Et c'est un livre effectivement passionnant même s'il est un peu difficile d'y entrer, car il faut bousculer ses certitudes (si ce n'est pas déjà fait) et s'ajuster au vocabulaire et aux concepts employés par Frédéric Lordon. Si l'on admet, en suivant Spinoza, que l'aliénation est notre condition la plus ordinaire et la plus irrémissible car la servitude passionnelle est universelle, et que la notion de libre arbitre est infondée, cette relecture fascine et questionne, mais (hélas), par sa lucidité, n'est pas source d'optimisme pour l'avenir.

La question fondamentale posée est comment impliquer des puissances tierces dans la réalisation de ses propres désirs, ce que l'auteur nomme le rapport d'enrôlement, analysé ici dans sa déclinaison contemporaine, le travail salarié. L'enrôlement, et la mobilisation de l'énergie des salariés, est affaire d'alignement de leur désir sur le désir-maître, celui de l'employeur.

Depuis le développement de l'économie marchande à travail divisé, où pourvoir à ses besoins passe forcément par le salariat et donc par l'argent pour le plus grand nombre, les salariés ont d'abord accepté le rapport d'enrôlement salarial pour ne pas dépérir (se nourrir, se vêtir, se loger), puis avec le développement du fordisme, pour profiter et être réjoui de la consommation de biens matériels.
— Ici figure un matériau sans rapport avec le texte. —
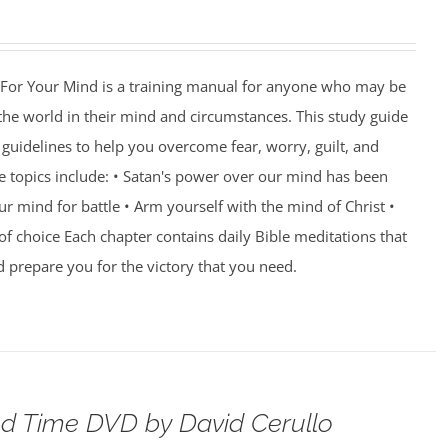
For Your Mind is a training manual for anyone who may be
 the world in their mind and circumstances. This study guide
guidelines to help you overcome fear, worry, guilt, and
e topics include: • Satan's power over our mind has been
r mind for battle • Arm yourself with the mind of Christ •
of choice Each chapter contains daily Bible meditations that
d prepare you for the victory that you need.
d Time DVD by David Cerullo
Mais dans la période contemporaine néolibérale, ceci ne suffit plus, du fait du changement d'ambition du capitalisme lié au relèvement constant des objectifs de rentabilité financière, lié à des rapports de concurrence, de violence et de puissance entre travail et capital modifiés du tout au tout avec la déréglementation et la globalisation des marchés, et à un développement du secteur tertiaire où les tâches à accomplir ont un contour plus flou, et où l'adhésion et le contrôle des salariés ne peuvent plus se réaliser uniquement par la coercition.

L'objectif du capitalisme est donc maintenant d'obtenir l'alignement parfait du désir et de l'énergie des salariés avec le désir-maître, c'est-à-dire une mobilisation TOTALE des individus au service de l'entreprise : développer un désir intrinsèque de l'activité pour elle-même par l' «épanouissement», la «réalisation de soi» et la «reconnaissance». Cette soumission entière, corps et âme, qui équivaut à remodeler de l'intérieur les désirs des salariés pour qu'ils soient conformes à ceux de l'employeur, est en quelque sorte un refaçonnage des individus - fabriquer un homme nouveau et joyeux de son sort salarial – et elle s'apparente donc à une forme de totalitarisme, d'où la citation de Gilles Deleuze en exergue de ce livre :
"On nous apprend que les entreprises ont une âme, ce qui est bien la nouvelle la plus terrifiante du monde."

Pourquoi cet enrôlement complet est-il donc un problème si les salariés sont joyeux et «épanouis» ? Tout d'abord car très peu se coulent dans cette domination sans la moindre réserve, car le désir et la puissance d'agir du salarié sont réduits à un champ qui est restreint, car la menace, une violence coercitive (de plus en plus libérée) est toujours présente en arrière-plan, et car si tout s'effondre pour le salarié avec son licenciement, puisque la promesse de la vie salariale et de la vie tout court de plus en plus se confondent, la fin du salariat peut conduire à des conséquences extrêmes (dépression et suicide).

"Comme bon nombre de salariés ne cessent de l'expérimenter, tous les "plans" successifs que le rapport salarial capitaliste a su monter pour enrichir son décor, plans des intérêts plus raffinés au travail - avancement, socialisation, "épanouissement", etc. - peuvent à tout instant s'effondrer pour ne laisser seul debout que l'arrière-plan indestructible de la dépendance matérielle, fond brut de menace jetée sur la vie à nouveau nue."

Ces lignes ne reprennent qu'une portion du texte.